March 23, 2005

The retiree math war | csmonitor.com

While the numbers may be big and people may differ over the term 'crisis,' a $43 trillion shortfall is a large and rapidly increasing portion of the Gross Domestic Product...but I suppose people don't know what that is either.

"Based on such assumptions by the trustees - which stir criticism from administration critics - this year's forecast turned downward. Over a 75-year period ahead, trustees say the program needs a revenue infusion of $4 trillion to pay all scheduled benefits.
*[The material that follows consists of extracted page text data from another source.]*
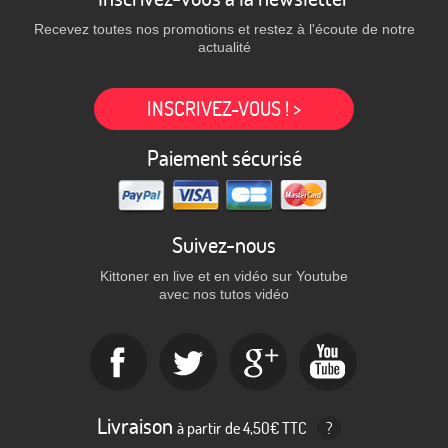
Recevez toutes nos promotions et restez à l'écoute de notre
actualité
INSCRIVEZ-VOUS ! >
Paiement sécurisé
Suivez-nous
Kittoner en live et en vidéo sur Youtube
avec nos tutos vidéo
Livraison
à partir de 4,50€ TTC
?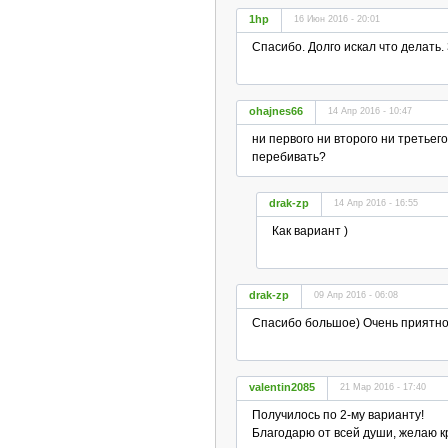
1hp
16 Июн 2016 - 20:01
Спасибо. Долго искал что делать.
ohajnes66
14 Апр 2016 - 10:47
ни первого ни второго ни третьего
перебивать?
drak-zp
14 Апр 2016 - 16:55
Как вариант )
drak-zp
09 Апр 2016 - 06:08
Спасибо большое) Очень приятно
valentin2085
21 Мар 2016 - 17:40
Получилось по 2-му варианту!
Благодарю от всей души, желаю кр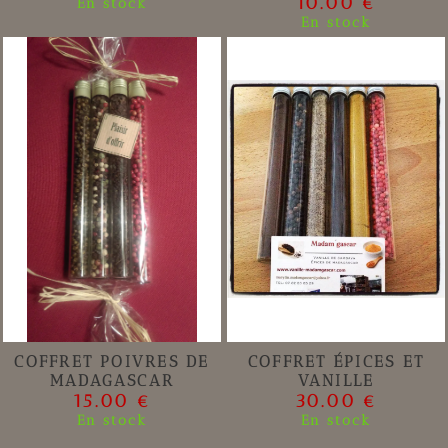
10.00 €
En stock
En stock
COFFRET POIVRES DE
COFFRET ÉPICES ET
MADAGASCAR
VANILLE
15.00 €
30.00 €
En stock
En stock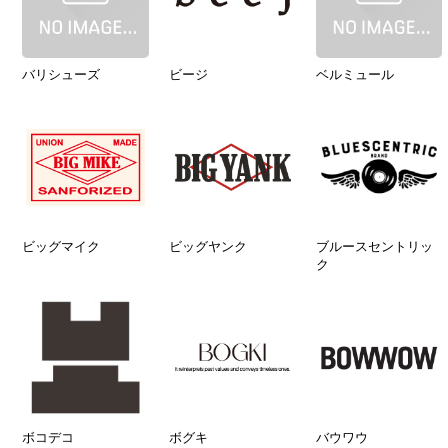
バリシューズ
ビージ
ベルミュール
ビッグマイク
ビッグヤンク
ブルースセントリッ
ク
ボコデコ
ボグキ
バウワウ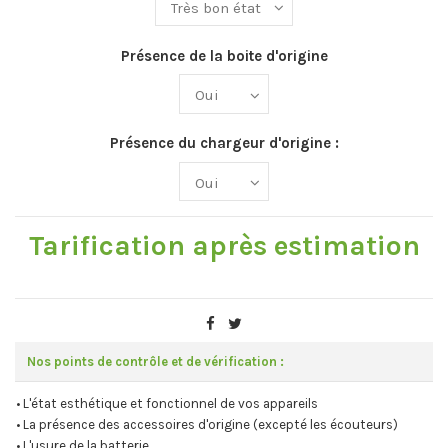
Présence de la boite d'origine
Présence du chargeur d'origine :
Tarification après estimation
Nos points de contrôle et de vérification :
• L'état esthétique et fonctionnel de vos appareils
• La présence des accessoires d'origine (excepté les écouteurs)
• L'usure de la batterie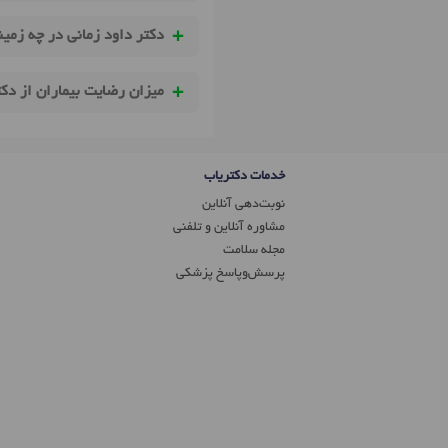
دکتر داود زمانی در چه زمی
میزان رضایت بیماران از دک
خدمات دکتریاب
نوبت‌دهی آنلاین
مشاوره آنلاین و تلفنی
مجله سلامت
پرسش‌و‌پاسخ پزشکی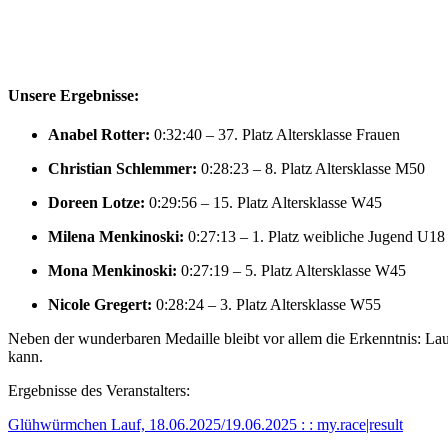
Unsere Ergebnisse:
Anabel Rotter:
0:32:40 – 37. Platz Altersklasse Frauen
Christian Schlemmer:
0:28:23 – 8. Platz Altersklasse M50
Doreen Lotze:
0:29:56 – 15. Platz Altersklasse W45
Milena Menkinoski:
0:27:13 – 1. Platz weibliche Jugend U18
Mona Menkinoski:
0:27:19 – 5. Platz Altersklasse W45
Nicole Gregert:
0:28:24 – 3. Platz Altersklasse W55
Neben der wunderbaren Medaille bleibt vor allem die Erkenntnis: Lau
kann.
Ergebnisse des Veranstalters:
Glühwürmchen Lauf, 18.06.2025/19.06.2025 : : my.race|result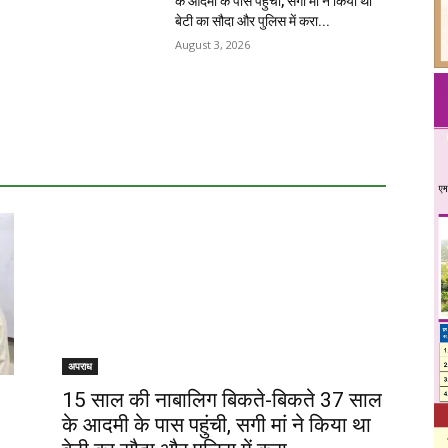
के आदमी के पास पहुंची, सगी मां ने किया था
बेटी का सौदा और पुलिस में करा...
August 3, 2026
अपराध
15 साल की नाबालिग बिकते-बिकते 37 साल
के आदमी के पास पहुंची, सगी मां ने किया था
This unfunded obligation is $300 billion higher than the amount estimated last year.
When Medicare, the nation's other huge entitlement program, is added in, the problem multiplies: There's a $43 trillion gap between government's promised liabilities (mainly Social Security and Medicare), and the money it's expected to take in over the next 75 years, according to the Government Accountability Office.
The nation's fiscal path is 'unsustainable,' says David Walker, who was appointed by President Clinton to a 15-year term as head of the GAO.
To cover a shortfall that size, Washington would have to double payroll taxes, increase federal income taxes by up to 78 percent, or cut Social Security and Medicare benefits in half, according to economists Kent Smetters and Jagadeesh Gokhale, who studied the issue for the Treasury Department."